An exact copy of every entry is required, minus the pictures.

── PROVIDED DATA

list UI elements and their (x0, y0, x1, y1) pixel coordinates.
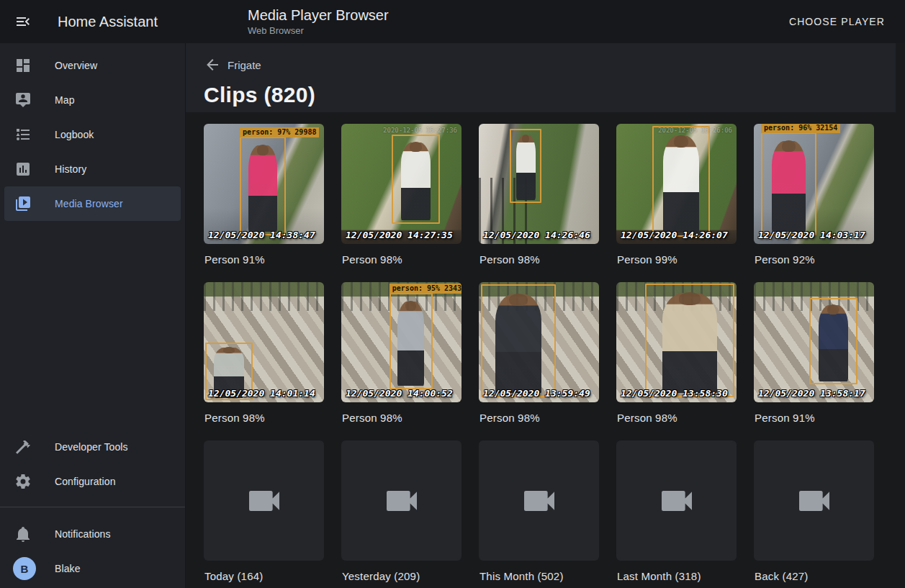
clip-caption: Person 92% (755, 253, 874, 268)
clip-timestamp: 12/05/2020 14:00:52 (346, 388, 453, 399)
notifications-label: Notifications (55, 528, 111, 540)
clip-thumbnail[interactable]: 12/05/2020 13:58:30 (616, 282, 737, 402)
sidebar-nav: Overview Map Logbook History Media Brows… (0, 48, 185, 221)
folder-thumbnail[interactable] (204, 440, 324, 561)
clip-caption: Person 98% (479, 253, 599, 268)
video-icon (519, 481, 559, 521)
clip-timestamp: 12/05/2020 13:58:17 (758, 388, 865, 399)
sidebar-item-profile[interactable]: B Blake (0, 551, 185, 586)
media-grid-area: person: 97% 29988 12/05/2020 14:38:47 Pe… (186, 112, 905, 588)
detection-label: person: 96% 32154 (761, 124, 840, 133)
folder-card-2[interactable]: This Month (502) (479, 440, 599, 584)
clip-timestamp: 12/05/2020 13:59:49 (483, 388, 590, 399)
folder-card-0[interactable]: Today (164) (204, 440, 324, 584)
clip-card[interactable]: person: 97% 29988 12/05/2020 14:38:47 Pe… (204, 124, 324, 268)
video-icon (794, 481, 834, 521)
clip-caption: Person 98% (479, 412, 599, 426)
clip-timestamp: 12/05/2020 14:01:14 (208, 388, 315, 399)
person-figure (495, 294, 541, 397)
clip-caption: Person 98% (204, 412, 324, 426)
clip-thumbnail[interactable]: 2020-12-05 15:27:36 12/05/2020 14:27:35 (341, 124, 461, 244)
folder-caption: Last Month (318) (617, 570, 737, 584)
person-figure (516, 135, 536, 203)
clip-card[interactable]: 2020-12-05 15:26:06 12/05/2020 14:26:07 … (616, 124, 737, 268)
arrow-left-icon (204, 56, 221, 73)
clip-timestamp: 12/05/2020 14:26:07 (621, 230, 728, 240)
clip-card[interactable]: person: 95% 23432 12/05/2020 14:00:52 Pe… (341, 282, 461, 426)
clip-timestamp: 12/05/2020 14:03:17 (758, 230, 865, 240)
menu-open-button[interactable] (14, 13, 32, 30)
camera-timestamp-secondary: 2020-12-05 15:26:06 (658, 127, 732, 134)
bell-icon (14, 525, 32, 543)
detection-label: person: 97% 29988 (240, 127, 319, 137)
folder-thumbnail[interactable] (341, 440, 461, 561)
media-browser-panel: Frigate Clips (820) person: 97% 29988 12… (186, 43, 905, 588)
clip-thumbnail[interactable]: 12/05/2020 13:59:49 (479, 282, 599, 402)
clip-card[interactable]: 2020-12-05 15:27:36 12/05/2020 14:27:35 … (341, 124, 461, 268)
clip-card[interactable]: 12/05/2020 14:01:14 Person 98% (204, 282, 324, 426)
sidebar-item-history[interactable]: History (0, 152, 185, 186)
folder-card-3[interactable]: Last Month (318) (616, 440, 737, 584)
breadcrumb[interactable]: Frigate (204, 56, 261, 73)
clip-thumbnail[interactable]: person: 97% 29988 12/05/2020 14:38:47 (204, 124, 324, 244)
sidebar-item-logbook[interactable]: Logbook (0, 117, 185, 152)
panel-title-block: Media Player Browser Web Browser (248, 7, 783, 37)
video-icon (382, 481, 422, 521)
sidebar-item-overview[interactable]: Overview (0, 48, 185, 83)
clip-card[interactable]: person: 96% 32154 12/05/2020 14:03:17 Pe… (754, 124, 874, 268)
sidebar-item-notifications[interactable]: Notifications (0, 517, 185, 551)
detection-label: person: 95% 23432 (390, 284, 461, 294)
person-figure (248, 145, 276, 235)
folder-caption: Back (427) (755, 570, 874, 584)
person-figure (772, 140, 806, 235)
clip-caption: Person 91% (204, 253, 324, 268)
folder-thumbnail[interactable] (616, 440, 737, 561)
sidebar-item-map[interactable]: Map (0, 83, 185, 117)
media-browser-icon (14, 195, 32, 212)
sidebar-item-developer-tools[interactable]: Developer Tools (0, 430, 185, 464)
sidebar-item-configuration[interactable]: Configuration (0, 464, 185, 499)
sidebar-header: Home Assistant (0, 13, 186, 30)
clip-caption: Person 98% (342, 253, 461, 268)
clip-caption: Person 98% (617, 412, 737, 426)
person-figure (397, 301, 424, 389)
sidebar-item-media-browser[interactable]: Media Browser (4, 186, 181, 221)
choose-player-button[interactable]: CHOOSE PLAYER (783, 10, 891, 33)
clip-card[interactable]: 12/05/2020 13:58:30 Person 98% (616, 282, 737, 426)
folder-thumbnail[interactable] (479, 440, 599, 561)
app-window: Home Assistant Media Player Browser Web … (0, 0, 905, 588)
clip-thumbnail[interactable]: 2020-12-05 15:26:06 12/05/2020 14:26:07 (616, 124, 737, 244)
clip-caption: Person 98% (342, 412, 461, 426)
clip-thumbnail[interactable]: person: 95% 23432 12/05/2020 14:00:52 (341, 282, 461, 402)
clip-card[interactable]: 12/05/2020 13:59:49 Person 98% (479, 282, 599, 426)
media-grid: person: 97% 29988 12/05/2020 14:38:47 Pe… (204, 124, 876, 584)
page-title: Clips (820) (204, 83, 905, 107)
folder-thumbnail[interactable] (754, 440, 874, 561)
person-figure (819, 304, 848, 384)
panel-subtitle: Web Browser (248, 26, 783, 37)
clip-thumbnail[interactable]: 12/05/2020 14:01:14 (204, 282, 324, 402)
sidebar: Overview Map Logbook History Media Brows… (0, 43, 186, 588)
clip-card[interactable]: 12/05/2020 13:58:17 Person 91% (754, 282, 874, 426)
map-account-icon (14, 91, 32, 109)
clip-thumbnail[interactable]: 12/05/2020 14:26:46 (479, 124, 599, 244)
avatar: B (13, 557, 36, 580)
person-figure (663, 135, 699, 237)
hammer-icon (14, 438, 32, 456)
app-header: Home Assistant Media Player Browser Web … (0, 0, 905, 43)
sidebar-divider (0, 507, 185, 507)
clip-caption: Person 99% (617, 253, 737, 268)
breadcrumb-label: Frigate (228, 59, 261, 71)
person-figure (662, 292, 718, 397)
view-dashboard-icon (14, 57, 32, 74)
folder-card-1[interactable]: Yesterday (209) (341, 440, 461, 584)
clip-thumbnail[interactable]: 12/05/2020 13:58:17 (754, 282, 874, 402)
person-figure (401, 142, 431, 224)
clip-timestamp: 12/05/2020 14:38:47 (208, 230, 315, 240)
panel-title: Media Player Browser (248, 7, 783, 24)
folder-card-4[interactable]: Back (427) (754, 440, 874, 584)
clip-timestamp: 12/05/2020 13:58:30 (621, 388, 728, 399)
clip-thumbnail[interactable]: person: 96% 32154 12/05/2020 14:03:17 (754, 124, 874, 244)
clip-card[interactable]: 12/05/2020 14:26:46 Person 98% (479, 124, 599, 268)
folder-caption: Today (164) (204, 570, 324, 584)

────

**RESPONSE BOX:**
list UI elements and their (x0, y0, x1, y1) pixel coordinates.
clip-caption: Person 92% (755, 253, 874, 268)
clip-timestamp: 12/05/2020 14:00:52 (346, 388, 453, 399)
notifications-label: Notifications (55, 528, 111, 540)
clip-thumbnail[interactable]: 12/05/2020 13:58:30 (616, 282, 737, 402)
sidebar-nav: Overview Map Logbook History Media Brows… (0, 48, 185, 221)
folder-thumbnail[interactable] (204, 440, 324, 561)
clip-caption: Person 98% (479, 253, 599, 268)
video-icon (519, 481, 559, 521)
clip-timestamp: 12/05/2020 13:58:17 (758, 388, 865, 399)
sidebar-item-profile[interactable]: B Blake (0, 551, 185, 586)
media-grid-area: person: 97% 29988 12/05/2020 14:38:47 Pe… (186, 112, 905, 588)
detection-label: person: 96% 32154 (761, 124, 840, 133)
folder-card-2[interactable]: This Month (502) (479, 440, 599, 584)
clip-timestamp: 12/05/2020 13:59:49 (483, 388, 590, 399)
folder-card-0[interactable]: Today (164) (204, 440, 324, 584)
clip-card[interactable]: person: 97% 29988 12/05/2020 14:38:47 Pe… (204, 124, 324, 268)
video-icon (794, 481, 834, 521)
clip-caption: Person 98% (479, 412, 599, 426)
clip-timestamp: 12/05/2020 14:01:14 (208, 388, 315, 399)
person-figure (495, 294, 541, 397)
clip-caption: Person 98% (204, 412, 324, 426)
clip-thumbnail[interactable]: 2020-12-05 15:27:36 12/05/2020 14:27:35 (341, 124, 461, 244)
folder-caption: Last Month (318) (617, 570, 737, 584)
person-figure (516, 135, 536, 203)
clip-card[interactable]: 2020-12-05 15:26:06 12/05/2020 14:26:07 … (616, 124, 737, 268)
arrow-left-icon (204, 56, 221, 73)
clip-timestamp: 12/05/2020 14:26:07 (621, 230, 728, 240)
clip-card[interactable]: person: 95% 23432 12/05/2020 14:00:52 Pe… (341, 282, 461, 426)
clip-timestamp: 12/05/2020 14:03:17 (758, 230, 865, 240)
menu-open-button[interactable] (14, 13, 32, 30)
camera-timestamp-secondary: 2020-12-05 15:26:06 (658, 127, 732, 134)
bell-icon (14, 525, 32, 543)
detection-label: person: 97% 29988 (240, 127, 319, 137)
folder-thumbnail[interactable] (341, 440, 461, 561)
media-browser-panel: Frigate Clips (820) person: 97% 29988 12… (186, 43, 905, 588)
clip-thumbnail[interactable]: 12/05/2020 13:59:49 (479, 282, 599, 402)
clip-card[interactable]: 2020-12-05 15:27:36 12/05/2020 14:27:35 … (341, 124, 461, 268)
clip-card[interactable]: 12/05/2020 14:01:14 Person 98% (204, 282, 324, 426)
sidebar-item-history[interactable]: History (0, 152, 185, 186)
folder-card-3[interactable]: Last Month (318) (616, 440, 737, 584)
breadcrumb[interactable]: Frigate (204, 56, 261, 73)
clip-thumbnail[interactable]: person: 97% 29988 12/05/2020 14:38:47 (204, 124, 324, 244)
sidebar-item-logbook[interactable]: Logbook (0, 117, 185, 152)
panel-title-block: Media Player Browser Web Browser (248, 7, 783, 37)
video-icon (382, 481, 422, 521)
sidebar-item-overview[interactable]: Overview (0, 48, 185, 83)
clip-card[interactable]: person: 96% 32154 12/05/2020 14:03:17 Pe… (754, 124, 874, 268)
sidebar-item-notifications[interactable]: Notifications (0, 517, 185, 551)
detection-label: person: 95% 23432 (390, 284, 461, 294)
person-figure (248, 145, 276, 235)
folder-caption: Back (427) (755, 570, 874, 584)
person-figure (772, 140, 806, 235)
clip-caption: Person 91% (204, 253, 324, 268)
folder-thumbnail[interactable] (616, 440, 737, 561)
sidebar-item-map[interactable]: Map (0, 83, 185, 117)
media-browser-icon (14, 195, 32, 212)
sidebar-item-developer-tools[interactable]: Developer Tools (0, 430, 185, 464)
sidebar-item-configuration[interactable]: Configuration (0, 464, 185, 499)
sidebar-header: Home Assistant (0, 13, 186, 30)
clip-caption: Person 98% (342, 253, 461, 268)
clip-caption: Person 98% (617, 412, 737, 426)
person-figure (397, 301, 424, 389)
sidebar-item-media-browser[interactable]: Media Browser (4, 186, 181, 221)
choose-player-button[interactable]: CHOOSE PLAYER (783, 10, 891, 33)
clip-card[interactable]: 12/05/2020 13:58:30 Person 98% (616, 282, 737, 426)
folder-thumbnail[interactable] (479, 440, 599, 561)
app-window: Home Assistant Media Player Browser Web … (0, 0, 905, 588)
clip-thumbnail[interactable]: 2020-12-05 15:26:06 12/05/2020 14:26:07 (616, 124, 737, 244)
clip-caption: Person 98% (342, 412, 461, 426)
clip-thumbnail[interactable]: person: 95% 23432 12/05/2020 14:00:52 (341, 282, 461, 402)
clip-card[interactable]: 12/05/2020 13:59:49 Person 98% (479, 282, 599, 426)
media-grid: person: 97% 29988 12/05/2020 14:38:47 Pe… (204, 124, 876, 584)
page-title: Clips (820) (204, 83, 905, 107)
folder-thumbnail[interactable] (754, 440, 874, 561)
person-figure (819, 304, 848, 384)
panel-subtitle: Web Browser (248, 26, 783, 37)
clip-thumbnail[interactable]: 12/05/2020 14:01:14 (204, 282, 324, 402)
sidebar: Overview Map Logbook History Media Brows… (0, 43, 186, 588)
clip-card[interactable]: 12/05/2020 13:58:17 Person 91% (754, 282, 874, 426)
map-account-icon (14, 91, 32, 109)
clip-thumbnail[interactable]: 12/05/2020 14:26:46 (479, 124, 599, 244)
avatar: B (13, 557, 36, 580)
person-figure (663, 135, 699, 237)
hammer-icon (14, 438, 32, 456)
app-header: Home Assistant Media Player Browser Web … (0, 0, 905, 43)
sidebar-divider (0, 507, 185, 507)
clip-caption: Person 99% (617, 253, 737, 268)
breadcrumb-label: Frigate (228, 59, 261, 71)
person-figure (662, 292, 718, 397)
view-dashboard-icon (14, 57, 32, 74)
folder-card-1[interactable]: Yesterday (209) (341, 440, 461, 584)
clip-thumbnail[interactable]: 12/05/2020 13:58:17 (754, 282, 874, 402)
person-figure (401, 142, 431, 224)
clip-timestamp: 12/05/2020 14:38:47 (208, 230, 315, 240)
panel-title: Media Player Browser (248, 7, 783, 24)
folder-card-4[interactable]: Back (427) (754, 440, 874, 584)
clip-timestamp: 12/05/2020 13:58:30 (621, 388, 728, 399)
clip-thumbnail[interactable]: person: 96% 32154 12/05/2020 14:03:17 (754, 124, 874, 244)
clip-card[interactable]: 12/05/2020 14:26:46 Person 98% (479, 124, 599, 268)
folder-caption: Today (164) (204, 570, 324, 584)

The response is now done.